■ ABOUT THIS TASK
Each line of the records below that contains "WILLKOMMEN" needs to be copied.

■ RECORDS FOR PROCESSING
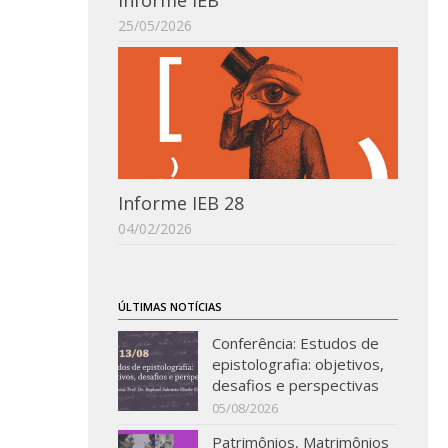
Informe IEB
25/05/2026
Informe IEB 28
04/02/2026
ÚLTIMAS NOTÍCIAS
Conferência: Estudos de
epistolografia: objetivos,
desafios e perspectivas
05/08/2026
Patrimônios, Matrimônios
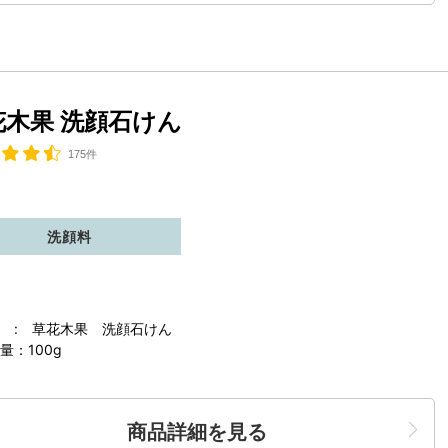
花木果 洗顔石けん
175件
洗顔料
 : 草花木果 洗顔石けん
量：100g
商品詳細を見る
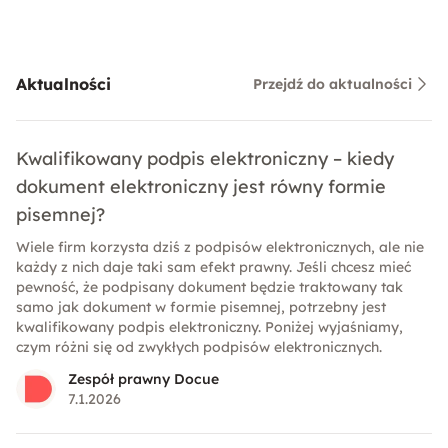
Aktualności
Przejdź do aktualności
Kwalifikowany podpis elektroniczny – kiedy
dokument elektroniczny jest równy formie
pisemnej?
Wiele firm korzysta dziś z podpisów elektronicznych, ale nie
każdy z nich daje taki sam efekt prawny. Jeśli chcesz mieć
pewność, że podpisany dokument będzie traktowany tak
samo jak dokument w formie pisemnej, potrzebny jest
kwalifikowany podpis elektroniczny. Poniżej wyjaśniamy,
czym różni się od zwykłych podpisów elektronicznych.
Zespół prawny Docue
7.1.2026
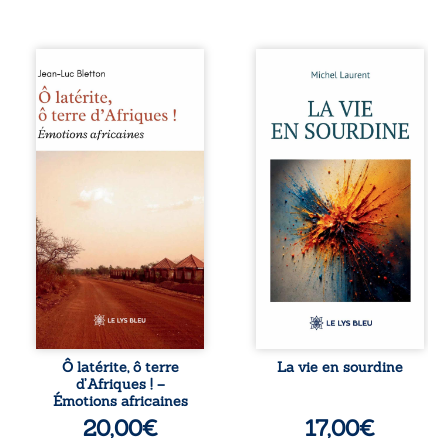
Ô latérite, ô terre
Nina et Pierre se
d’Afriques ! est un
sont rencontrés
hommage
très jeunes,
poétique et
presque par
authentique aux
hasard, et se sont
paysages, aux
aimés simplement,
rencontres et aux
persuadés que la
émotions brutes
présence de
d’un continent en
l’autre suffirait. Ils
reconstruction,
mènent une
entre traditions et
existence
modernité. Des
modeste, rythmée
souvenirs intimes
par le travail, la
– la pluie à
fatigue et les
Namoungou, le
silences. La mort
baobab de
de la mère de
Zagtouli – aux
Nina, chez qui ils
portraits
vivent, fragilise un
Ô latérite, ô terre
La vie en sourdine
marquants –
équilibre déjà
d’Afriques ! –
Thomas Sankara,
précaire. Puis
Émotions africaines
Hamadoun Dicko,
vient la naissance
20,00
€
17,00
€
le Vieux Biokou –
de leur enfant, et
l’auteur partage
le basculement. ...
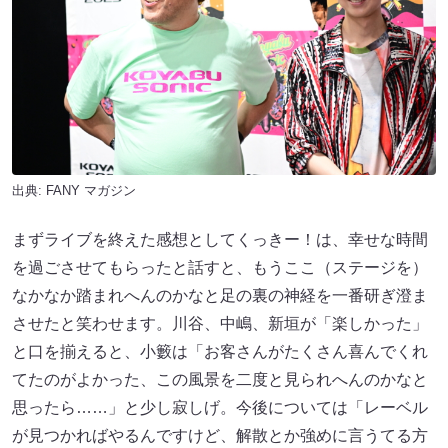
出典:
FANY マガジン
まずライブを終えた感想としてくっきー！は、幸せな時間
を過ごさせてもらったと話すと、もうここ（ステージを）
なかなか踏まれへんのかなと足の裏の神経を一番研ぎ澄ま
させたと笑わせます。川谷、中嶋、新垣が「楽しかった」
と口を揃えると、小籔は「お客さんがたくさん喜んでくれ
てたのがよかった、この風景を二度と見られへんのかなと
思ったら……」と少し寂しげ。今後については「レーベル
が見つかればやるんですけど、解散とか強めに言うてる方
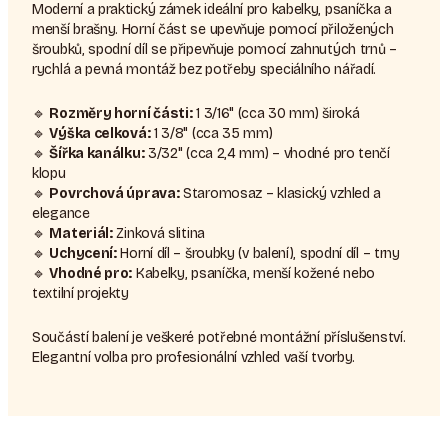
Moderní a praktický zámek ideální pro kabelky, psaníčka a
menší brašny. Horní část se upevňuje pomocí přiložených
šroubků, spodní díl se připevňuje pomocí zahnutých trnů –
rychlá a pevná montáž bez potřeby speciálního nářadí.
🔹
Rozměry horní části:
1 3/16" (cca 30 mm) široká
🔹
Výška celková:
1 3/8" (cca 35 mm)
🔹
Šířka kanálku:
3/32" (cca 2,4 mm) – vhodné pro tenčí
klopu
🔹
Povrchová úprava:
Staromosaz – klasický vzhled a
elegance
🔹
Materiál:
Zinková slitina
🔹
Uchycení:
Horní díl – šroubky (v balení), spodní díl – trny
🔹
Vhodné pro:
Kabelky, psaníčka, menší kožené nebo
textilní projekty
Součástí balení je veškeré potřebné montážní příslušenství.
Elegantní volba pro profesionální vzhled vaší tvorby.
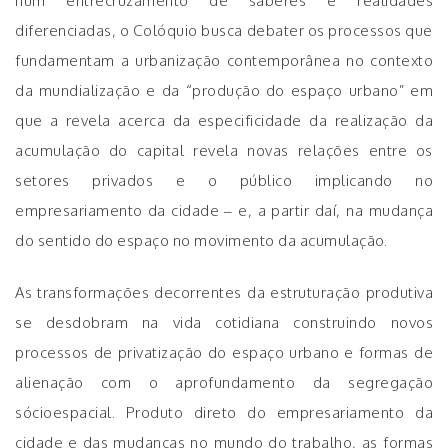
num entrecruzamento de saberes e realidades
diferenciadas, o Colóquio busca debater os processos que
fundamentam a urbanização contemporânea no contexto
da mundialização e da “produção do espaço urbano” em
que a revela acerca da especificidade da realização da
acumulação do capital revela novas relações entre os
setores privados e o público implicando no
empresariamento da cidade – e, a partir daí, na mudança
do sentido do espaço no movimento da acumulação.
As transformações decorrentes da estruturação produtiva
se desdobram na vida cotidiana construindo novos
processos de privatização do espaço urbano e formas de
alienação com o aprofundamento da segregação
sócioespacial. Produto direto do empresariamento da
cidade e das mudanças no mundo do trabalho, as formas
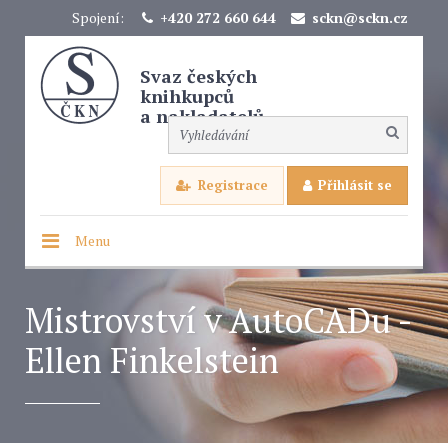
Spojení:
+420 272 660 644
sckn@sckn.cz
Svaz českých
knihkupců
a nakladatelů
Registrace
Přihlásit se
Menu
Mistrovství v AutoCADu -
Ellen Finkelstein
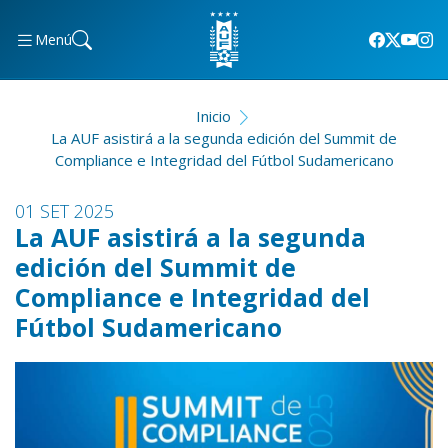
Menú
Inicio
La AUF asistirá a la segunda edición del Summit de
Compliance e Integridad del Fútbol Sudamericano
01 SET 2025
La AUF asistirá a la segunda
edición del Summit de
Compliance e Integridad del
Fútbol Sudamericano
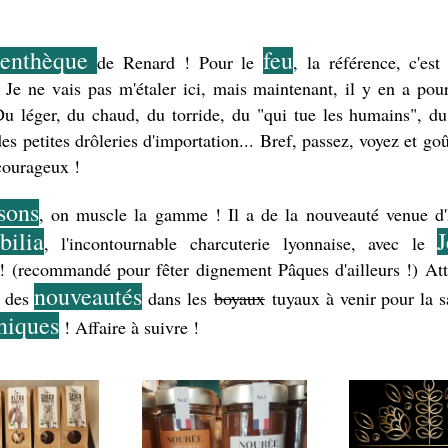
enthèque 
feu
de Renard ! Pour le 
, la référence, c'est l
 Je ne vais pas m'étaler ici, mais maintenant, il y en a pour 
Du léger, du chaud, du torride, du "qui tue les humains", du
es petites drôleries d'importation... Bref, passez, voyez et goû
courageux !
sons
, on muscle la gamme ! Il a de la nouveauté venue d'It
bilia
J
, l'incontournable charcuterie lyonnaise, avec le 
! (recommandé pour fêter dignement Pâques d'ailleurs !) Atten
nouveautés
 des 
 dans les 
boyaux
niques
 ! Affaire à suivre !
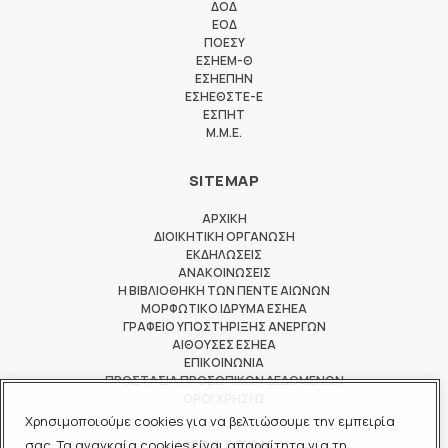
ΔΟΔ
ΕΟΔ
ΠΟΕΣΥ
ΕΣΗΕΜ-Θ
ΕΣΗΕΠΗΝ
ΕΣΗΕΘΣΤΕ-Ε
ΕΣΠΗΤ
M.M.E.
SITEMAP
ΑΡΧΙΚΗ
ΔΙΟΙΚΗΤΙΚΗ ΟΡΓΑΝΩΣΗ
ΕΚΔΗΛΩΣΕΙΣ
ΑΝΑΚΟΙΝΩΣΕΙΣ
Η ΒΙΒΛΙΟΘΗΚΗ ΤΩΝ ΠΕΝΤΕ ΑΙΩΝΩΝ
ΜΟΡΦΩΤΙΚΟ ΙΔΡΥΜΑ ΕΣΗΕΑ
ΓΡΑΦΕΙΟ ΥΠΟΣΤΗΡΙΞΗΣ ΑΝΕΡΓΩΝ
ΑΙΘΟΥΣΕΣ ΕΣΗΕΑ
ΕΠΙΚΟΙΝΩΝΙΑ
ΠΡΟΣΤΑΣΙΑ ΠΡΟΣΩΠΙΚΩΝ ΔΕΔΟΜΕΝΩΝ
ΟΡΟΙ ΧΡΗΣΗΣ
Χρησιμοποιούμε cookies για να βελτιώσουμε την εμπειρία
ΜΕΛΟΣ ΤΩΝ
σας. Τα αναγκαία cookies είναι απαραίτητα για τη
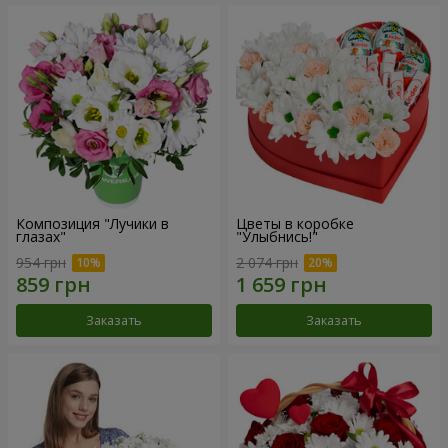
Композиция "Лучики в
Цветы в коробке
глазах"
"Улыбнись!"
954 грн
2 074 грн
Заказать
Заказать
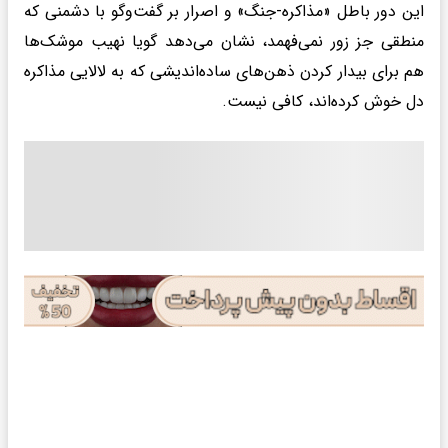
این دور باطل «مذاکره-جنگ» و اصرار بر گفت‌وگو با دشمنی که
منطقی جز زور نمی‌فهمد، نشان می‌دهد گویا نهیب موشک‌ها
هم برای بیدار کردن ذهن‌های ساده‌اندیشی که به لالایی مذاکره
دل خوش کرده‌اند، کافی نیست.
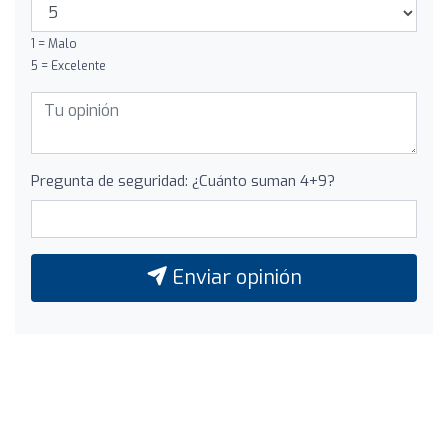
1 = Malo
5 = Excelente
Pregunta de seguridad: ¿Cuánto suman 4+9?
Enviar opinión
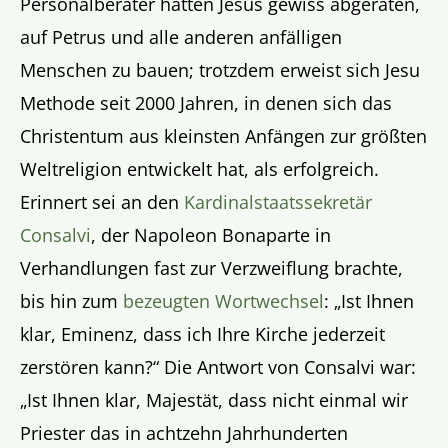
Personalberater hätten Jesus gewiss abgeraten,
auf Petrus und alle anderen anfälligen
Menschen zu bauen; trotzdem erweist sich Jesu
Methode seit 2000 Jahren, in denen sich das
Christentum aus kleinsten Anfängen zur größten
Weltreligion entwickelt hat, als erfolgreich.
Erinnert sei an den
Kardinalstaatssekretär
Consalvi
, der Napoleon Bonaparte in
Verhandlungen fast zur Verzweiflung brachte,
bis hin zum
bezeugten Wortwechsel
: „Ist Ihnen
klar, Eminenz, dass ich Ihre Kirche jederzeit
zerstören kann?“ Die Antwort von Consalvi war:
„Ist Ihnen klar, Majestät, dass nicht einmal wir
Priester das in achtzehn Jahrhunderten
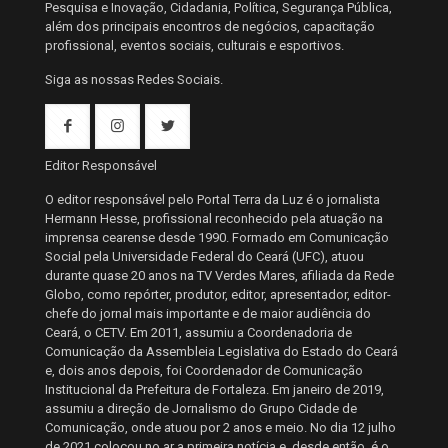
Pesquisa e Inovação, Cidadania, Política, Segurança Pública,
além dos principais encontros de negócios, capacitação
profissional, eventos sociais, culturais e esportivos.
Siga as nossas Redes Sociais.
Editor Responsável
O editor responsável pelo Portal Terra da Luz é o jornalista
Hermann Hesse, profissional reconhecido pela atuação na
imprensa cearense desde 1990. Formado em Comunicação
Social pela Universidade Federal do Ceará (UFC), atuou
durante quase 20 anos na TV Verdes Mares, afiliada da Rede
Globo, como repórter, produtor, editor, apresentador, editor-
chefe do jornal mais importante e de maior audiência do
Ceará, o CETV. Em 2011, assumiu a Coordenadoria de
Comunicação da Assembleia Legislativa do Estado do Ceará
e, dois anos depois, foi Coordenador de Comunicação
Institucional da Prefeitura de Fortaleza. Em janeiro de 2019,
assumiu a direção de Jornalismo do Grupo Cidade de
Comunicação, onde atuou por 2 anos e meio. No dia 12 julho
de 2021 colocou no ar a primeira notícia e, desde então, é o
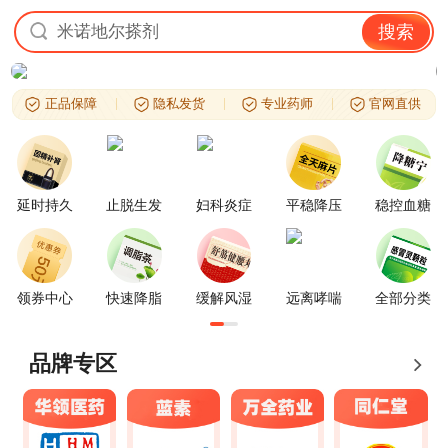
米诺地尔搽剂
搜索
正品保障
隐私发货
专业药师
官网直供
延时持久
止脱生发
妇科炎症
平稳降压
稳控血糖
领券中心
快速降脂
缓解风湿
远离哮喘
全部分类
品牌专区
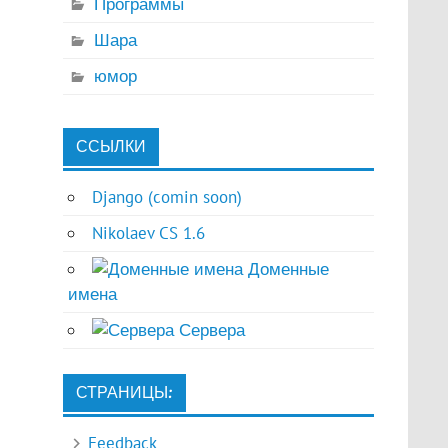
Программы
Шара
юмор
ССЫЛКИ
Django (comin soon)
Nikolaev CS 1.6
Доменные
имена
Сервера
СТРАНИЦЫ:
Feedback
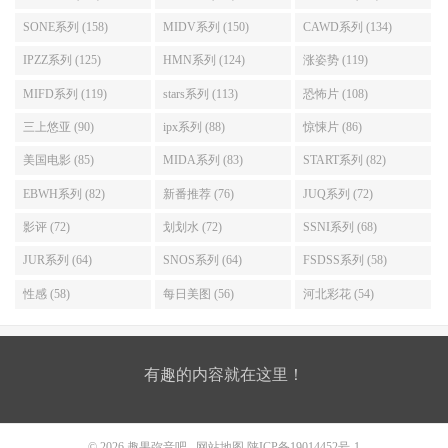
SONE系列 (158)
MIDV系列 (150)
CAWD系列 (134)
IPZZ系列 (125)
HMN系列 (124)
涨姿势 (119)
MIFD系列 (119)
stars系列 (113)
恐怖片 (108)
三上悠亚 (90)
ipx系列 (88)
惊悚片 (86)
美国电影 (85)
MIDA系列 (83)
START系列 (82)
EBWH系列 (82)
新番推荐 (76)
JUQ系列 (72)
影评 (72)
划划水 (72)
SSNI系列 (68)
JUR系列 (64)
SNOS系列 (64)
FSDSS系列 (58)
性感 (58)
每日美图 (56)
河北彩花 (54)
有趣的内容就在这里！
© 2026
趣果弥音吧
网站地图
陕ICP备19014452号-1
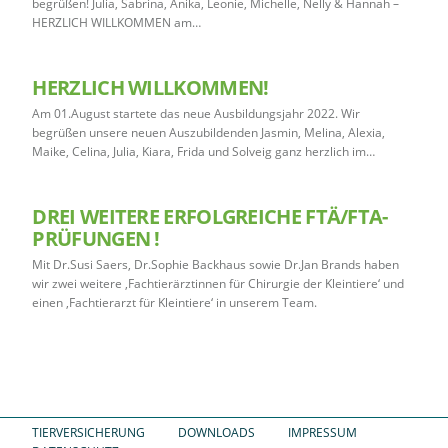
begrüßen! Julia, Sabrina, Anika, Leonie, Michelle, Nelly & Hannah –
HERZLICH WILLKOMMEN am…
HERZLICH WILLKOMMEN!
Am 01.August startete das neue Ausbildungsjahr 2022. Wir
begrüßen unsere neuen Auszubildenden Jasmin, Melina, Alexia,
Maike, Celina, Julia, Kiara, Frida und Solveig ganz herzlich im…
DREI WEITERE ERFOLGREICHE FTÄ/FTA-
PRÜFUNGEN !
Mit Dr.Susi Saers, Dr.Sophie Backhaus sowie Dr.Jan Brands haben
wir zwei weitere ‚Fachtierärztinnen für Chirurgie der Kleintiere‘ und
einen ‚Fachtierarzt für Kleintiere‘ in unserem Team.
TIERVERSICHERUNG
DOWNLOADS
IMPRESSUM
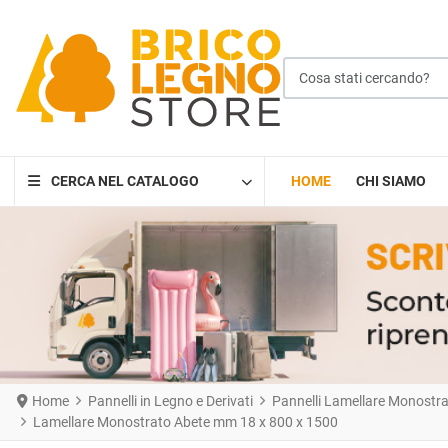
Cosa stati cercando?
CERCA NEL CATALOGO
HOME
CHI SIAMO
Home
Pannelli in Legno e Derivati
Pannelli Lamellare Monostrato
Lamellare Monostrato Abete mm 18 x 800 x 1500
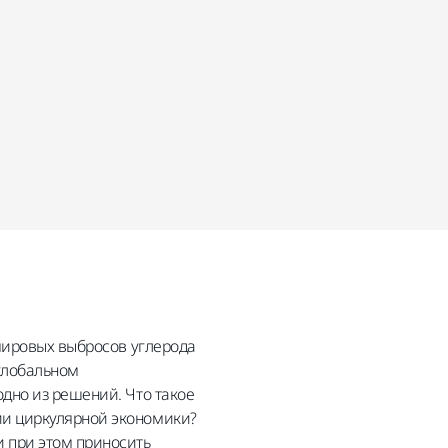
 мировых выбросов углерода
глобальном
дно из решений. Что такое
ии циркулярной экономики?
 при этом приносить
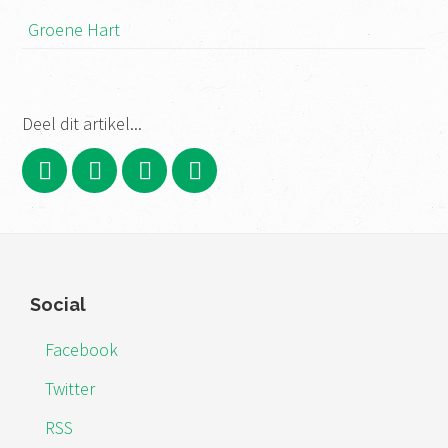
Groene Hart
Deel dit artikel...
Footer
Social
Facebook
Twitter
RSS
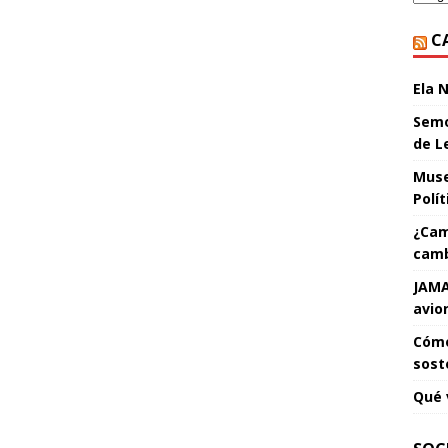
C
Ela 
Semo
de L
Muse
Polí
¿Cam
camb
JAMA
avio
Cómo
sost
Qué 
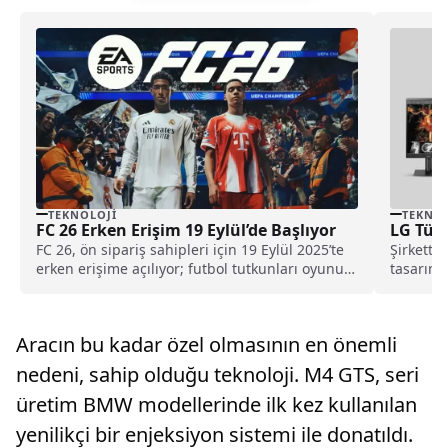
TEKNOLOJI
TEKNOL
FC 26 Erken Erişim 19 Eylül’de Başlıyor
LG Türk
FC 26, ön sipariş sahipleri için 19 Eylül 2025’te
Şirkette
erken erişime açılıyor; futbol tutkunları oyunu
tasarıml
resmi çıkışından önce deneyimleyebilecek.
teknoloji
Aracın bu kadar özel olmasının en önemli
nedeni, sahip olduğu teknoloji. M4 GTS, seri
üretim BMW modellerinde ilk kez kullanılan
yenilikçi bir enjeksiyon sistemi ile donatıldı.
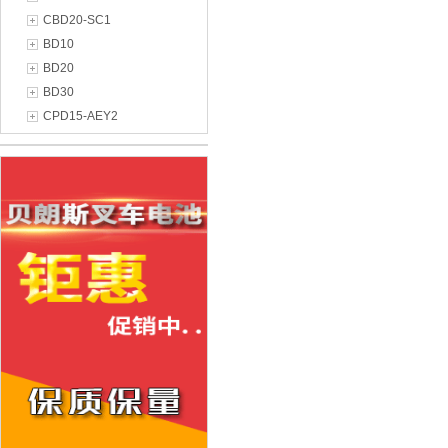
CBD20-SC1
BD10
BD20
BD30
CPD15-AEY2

■ REPLY
HERZLICH WILLKOMMEN am…
HERZLICH WILLKOMMEN!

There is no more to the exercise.